Craig McKinlay Northview Group

And yet, 2018 could be shaping up to be an interesting year for mortgage lenders, and a good year for brokers. For a start, while activity cooled in the run up to Christmas, that’s not unusual, and support may be there for an early thaw. Overall, in fact, 2017 was a strong one for first-time buyers, with numbers at their highest since 2006, according to UK Finance, up over 7% on the previous year. The Stamp Duty exemption on the first £300,000 introduced in last Autumn’s Budget for first-time buyers should continue to help here, with recent figures from the Spring Statement showing it has helped an estimated 60,000 first-time buyers already. So what does the rest of the year have in store for us?

Increasing complexity

The impact of previous tax changes and, particularly, the Prudential Regulation Authority changes that came into effect in September, have still to fully play out in the buy-to-let market. Stricter affordability tests for portfolio landlords and interest rate rises will make it much harder for some to get funding. At the same time, April will see the next phase of reductions in tax relief for buy to let, further hitting landlords' profits.

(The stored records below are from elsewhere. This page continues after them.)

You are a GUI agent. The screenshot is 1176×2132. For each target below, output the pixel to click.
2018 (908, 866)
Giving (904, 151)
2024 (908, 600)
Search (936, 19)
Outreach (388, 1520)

That’s likely to push landlords one of two ways: Some, no doubt, will incorporate and buy through limited companies to avoid both the impact of the tax relief changes and the tighter lending rules, since commercial lending is outside the scope of the current PRA changes. These landlords may at the same time look to increase their portfolio size to cover the costs of incorporation.

Others, though, could leave the market in 2018; research from the National Landlords Association shows 20% of its members plan to reduce the number of properties in their portfolio. Bear in mind that a lot of two year-fixed term mortgages secured before the Stamp Duty changes in 2016 will only be coming to an end this March, and many are going to find remortgaging a very different experience. For many, this is finally crunch time.

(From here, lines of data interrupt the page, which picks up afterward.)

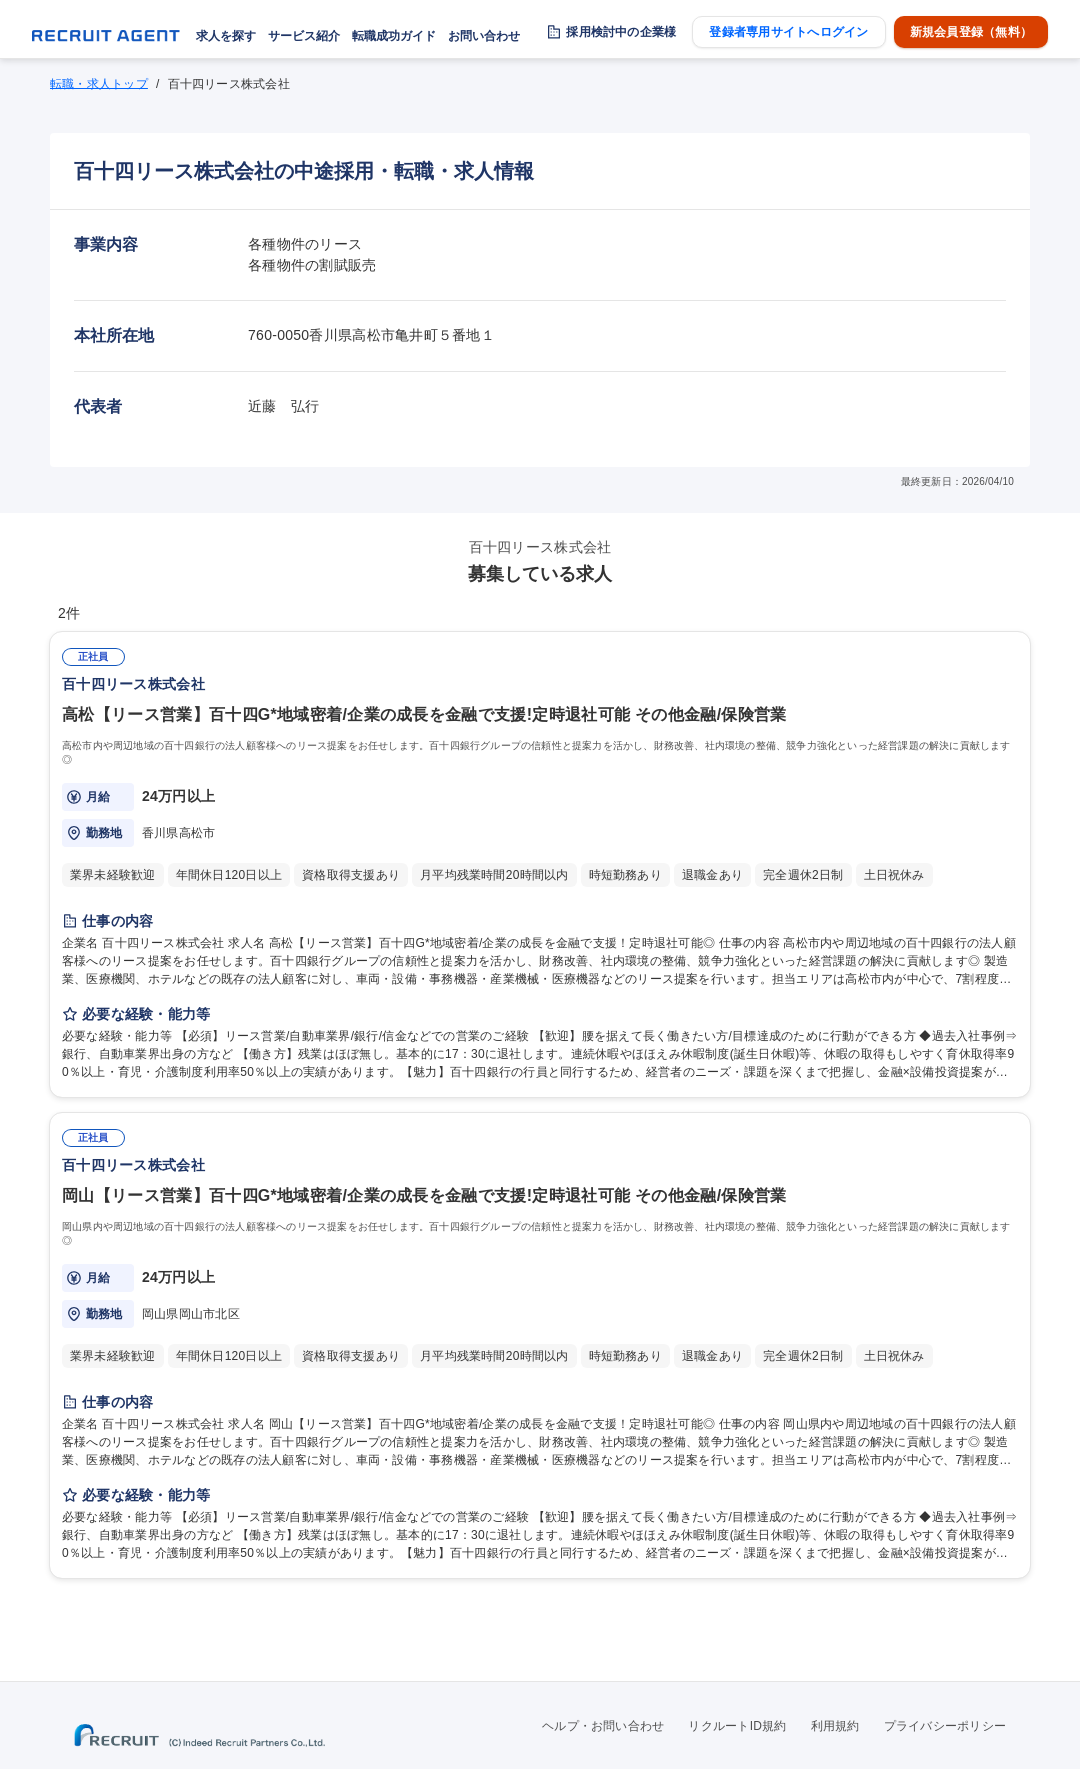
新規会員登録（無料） (971, 32)
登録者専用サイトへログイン (788, 32)
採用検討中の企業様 (621, 32)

If landlords do sell up, that will ease competition and reduce pressure on prices for the typical type of properties first-time buyers look for. Either way, though, it’s unlikely to be a quiet time for lenders and brokers – whether they are catering to a busy first-time buyers market, or the increasingly complex requirements of Buy-to-Let owners. The remortgage market may well see a boost, too, since big lenders still have large back books of borrowers who are on reversionary rates, encouraged by the historic low interest rates. As rates rise – perhaps even twice this year – that inertia is likely to be tested.

Expecting polarisation

The interplay between the buy to let market and first-time buyers points to another trend that’s likely to become increasingly pronounced this year, however: a divergence in the market between the high street, mainstream lenders and online supermarkets on the one hand, and specialist brokers and lenders on the other.

The former will, as ever, take on the bulk of the straightforward cases, both from first-time buyers and simple remortgages where stricter affordability requirements don’t pose problems, such as simple, high quality borrowers with lenders competing on price. Specialist lenders and brokers, however, are likely to become even more important to borrowers with more complex incomes or circumstances, such as the self-employed, contractors and freelancers.

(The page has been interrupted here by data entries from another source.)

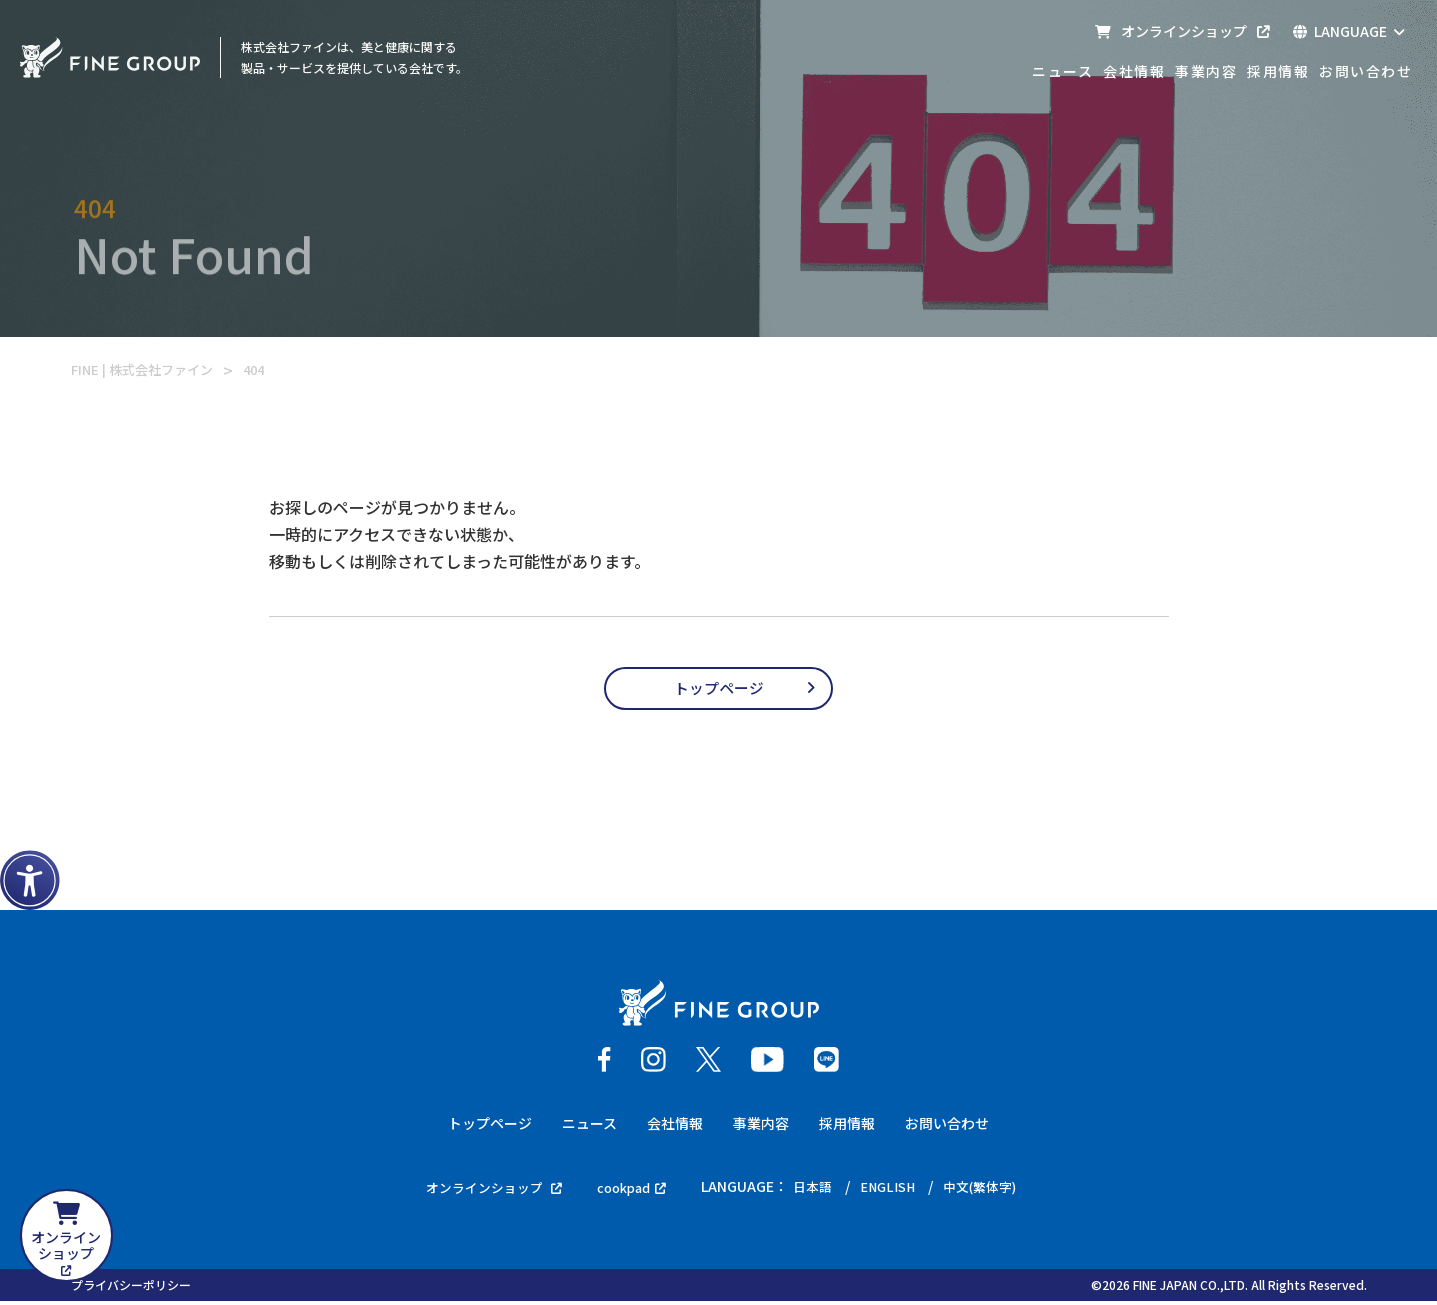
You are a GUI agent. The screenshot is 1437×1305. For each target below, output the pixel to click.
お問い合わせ (1365, 71)
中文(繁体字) (992, 1190)
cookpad (630, 1190)
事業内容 (1206, 71)
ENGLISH (895, 1190)
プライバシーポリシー (131, 1289)
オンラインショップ (1182, 31)
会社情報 (1134, 71)
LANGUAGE (1349, 31)
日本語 (817, 1190)
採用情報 (1278, 71)
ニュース (1062, 71)
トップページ (719, 690)
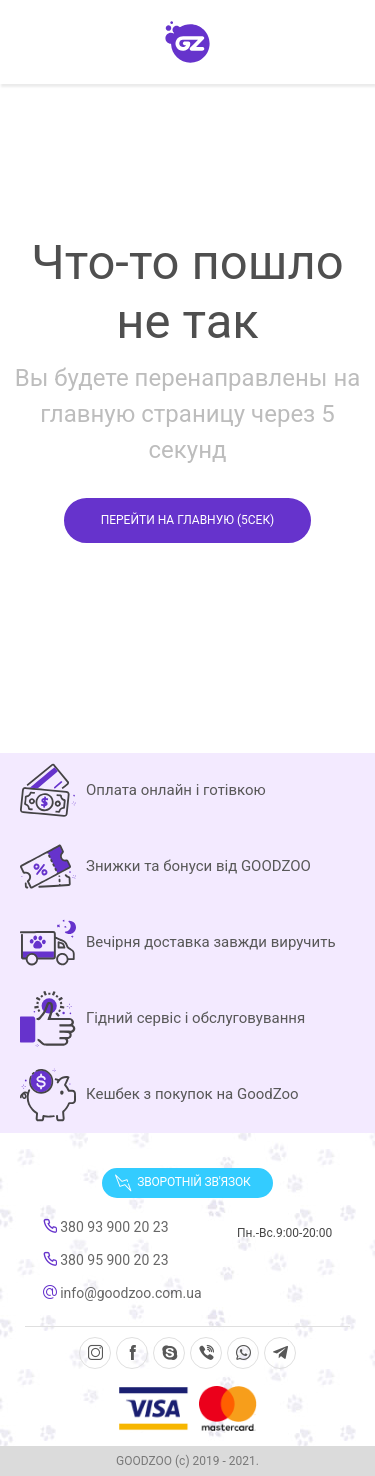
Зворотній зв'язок (182, 1183)
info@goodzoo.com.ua (122, 1293)
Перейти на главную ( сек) (188, 520)
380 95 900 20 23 (106, 1260)
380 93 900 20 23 (106, 1227)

Those who have just dabbled in the buy-to-let market in the past, for example, are likely to find themselves poorly placed for a complex market where landlords are looking at the full range of options, from traditional buy-to-let mortgage products to incorporation and commercial loans.

And it’s not just buy-to-let, either; an increasing number of borrowers, from those with complex incomes to the growing army of the self-employed will continue with their struggle to meet the rigid lending criteria set out by high street banks. These borrowers will increasingly look for lenders who recognise real life circumstance and who are able to examine each applicant’s particular circumstances on a case by case basis. These borrowers need quality advice to help guide them to the right lenders and the right products and there are exciting times ahead for the specialist market to grow even further.